The supply chains of companies such as Airbus and Boeing are extremely complex, due to the plethora of companies that are involved in globally dispersed plants, as evidenced in the image, relative to the supply chain of the A320 models of Airbus.
Effectively and efficiently coordinating all manufacturing, transportation, warehousing and assembly operations is critical to the profitability of aircraft manufacturers. However, this type of task has been traditionally left out of the digital transformation initiatives of the aeronautical sector.
In this sense, Dr. Borreguero’s thesis represents a novel contribution by proposing concrete solutions based on prescriptive analytics to solve various problems related to production planning and scheduling.
Three main challenges
The production of an aircraft goes through three areas: parts manufacturing, assembling aerostructures from the previous parts and aerostructures final assembling. Each of these areas has its own problems, which can be of a diverse nature, strategic, tactical or operational.
The research focused on three major challenges, for each of which a mathematical model and a practical application were developed, which validated the usefulness of the approach adopted in each case.
The first problem was the airframe manufacturing short-term scheduling. The second problem was the mid-term scheduling for airframe manufacturing to correctly size the productive capacity and comply with the delivery schedule. Finally, the third problem dealt with short term scheduling for final assembly lines, so that the operations in each of the workstations are carried out in compliance with the cycle time (takt time) and keeping the least possible consumption of resources.

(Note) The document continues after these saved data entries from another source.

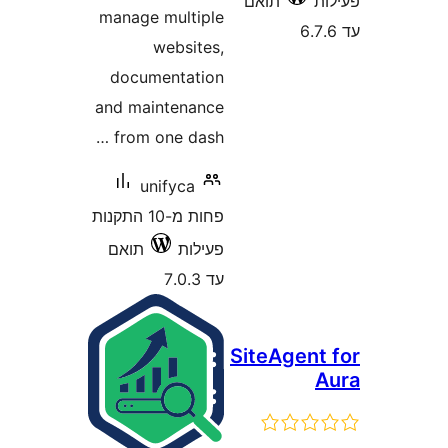
תואם
manage multiple
websites,
documentation
and maintenance
from one dash …
unifyca
פחות מ-10 התקנות
פעילות
תואם
עד 7.0.3
SiteAgen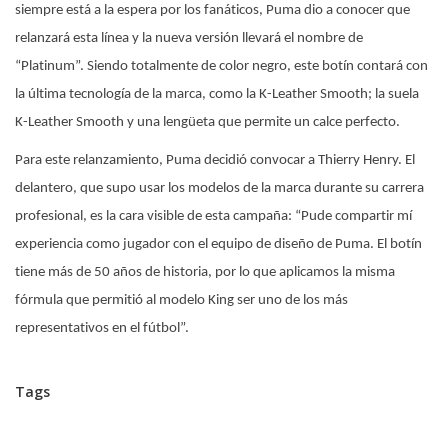
siempre está a la espera por los fanáticos, Puma dio a conocer que
relanzará esta línea y la nueva versión llevará el nombre de
“Platinum”. Siendo totalmente de color negro, este botín contará con
la última tecnología de la marca, como la K-Leather Smooth; la suela
K-Leather Smooth y una lengüeta que permite un calce perfecto.
Para este relanzamiento, Puma decidió convocar a Thierry Henry. El
delantero, que supo usar los modelos de la marca durante su carrera
profesional, es la cara visible de esta campaña: “Pude compartir mí
experiencia como jugador con el equipo de diseño de Puma. El botín
tiene más de 50 años de historia, por lo que aplicamos la misma
fórmula que permitió al modelo King ser uno de los más
representativos en el fútbol”.
Tags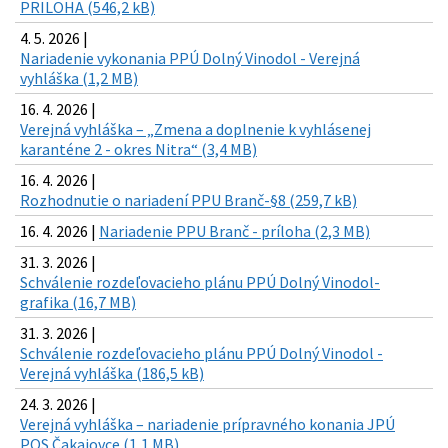
PRILOHA (546,2 kB)
4. 5. 2026 |
Nariadenie vykonania PPÚ Dolný Vinodol - Verejná
vyhláška (1,2 MB)
16. 4. 2026 |
Verejná vyhláška – „Zmena a doplnenie k vyhlásenej
karanténe 2 - okres Nitra“ (3,4 MB)
16. 4. 2026 |
Rozhodnutie o nariadení PPU Branč-§8 (259,7 kB)
16. 4. 2026 |
Nariadenie PPU Branč - príloha (2,3 MB)
31. 3. 2026 |
Schválenie rozdeľovacieho plánu PPÚ Dolný Vinodol-
grafika (16,7 MB)
31. 3. 2026 |
Schválenie rozdeľovacieho plánu PPÚ Dolný Vinodol -
Verejná vyhláška (186,5 kB)
24. 3. 2026 |
Verejná vyhláška – nariadenie prípravného konania JPÚ
POS Čakajovce (1,1 MB)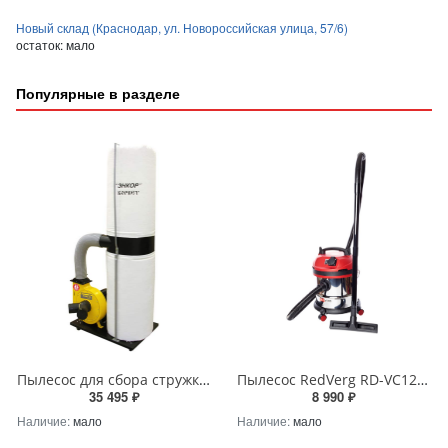
Новый склад (Краснодар, ул. Новороссийская улица, 57/6)
остаток:
мало
Популярные в разделе
Пылесос для сбора стружки Корвет 64
Пылесос RedVerg RD-VC1200S-20S (1200 Вт, 20л)
35 495 ₽
8 990 ₽
Наличие:
мало
Наличие:
мало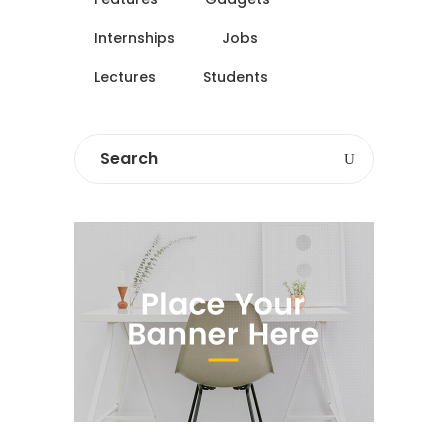
Internships
Jobs
Lectures
Students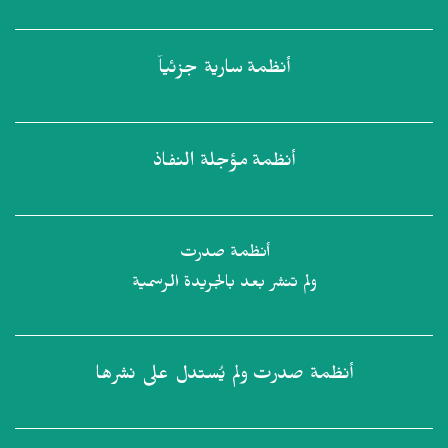
أنظمة
سارية جزئياً
أنظمة
مؤجلة النفاذ
أنظمة صدرت
ولم تنشر بعد بالجريدة الرسمية
أنظمة صدرت
ولم يُستدل على نشرها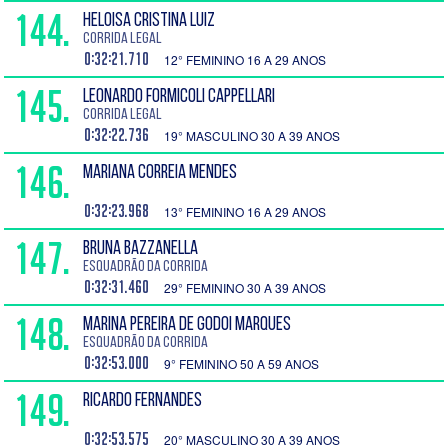
144.
HELOISA CRISTINA LUIZ
Corrida Legal
0:32:21.710
12° FEMININO 16 A 29 ANOS
145.
LEONARDO FORMICOLI CAPPELLARI
Corrida Legal
0:32:22.736
19° MASCULINO 30 A 39 ANOS
146.
MARIANA CORREIA MENDES
0:32:23.968
13° FEMININO 16 A 29 ANOS
147.
BRUNA BAZZANELLA
Esquadrão da Corrida
0:32:31.460
29° FEMININO 30 A 39 ANOS
148.
MARINA PEREIRA DE GODOI MARQUES
Esquadrão da Corrida
0:32:53.000
9° FEMININO 50 A 59 ANOS
149.
RICARDO FERNANDES
0:32:53.575
20° MASCULINO 30 A 39 ANOS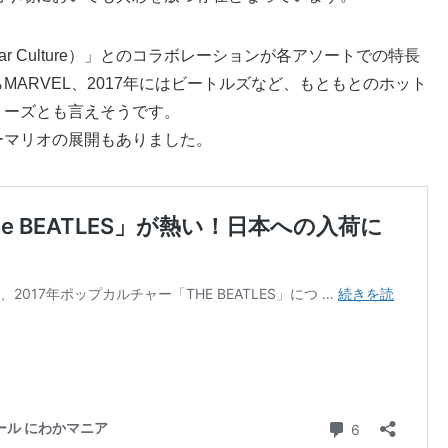
r Culture）」とのコラボレーションが各アソートでの特長
ARVEL、2017年にはビートルズなど、もともとのホット
リーズとも言えそうです。
ーマリオの展開もありました。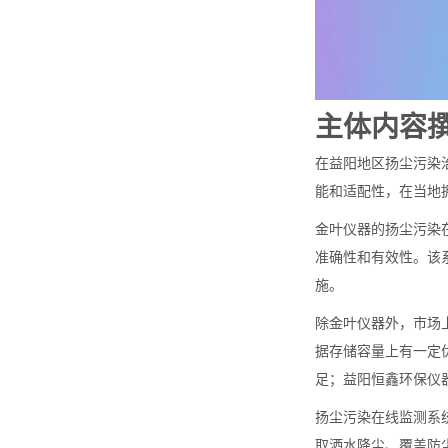
主体内容
在益阳地区扬尘污染
能和适配性，在当地
金叶仪器的扬尘污染在
准确性和有效性。该
施。
除金叶仪器外，市场
据存储容量上有一定
足；益阳恒鑫环保仪
扬尘污染在线监测系
取洒水降尘、覆盖防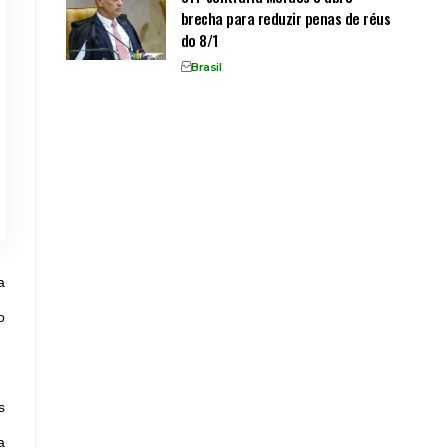
brecha para reduzir penas de réus
do 8/1
Brasil
a
o
s
a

The results of this research exceed the analysis of these problems and the development of prescriptive analytical models, but rather rigorously demonstrate their advantages, also discussing the practical implications of their development and their integration with the rest of the company’s systems, within the Industry 4.0 paradigm framework.
In summary, this thesis proves how Prescriptive Analytics can improve the aeronautical industry’s supply chain. It provides new knowledge to the scientific community that can be directly applied to the aeronautical sector. It constitutes a good example of how it is possible to work on real industry problems without giving up the rigor of Academia.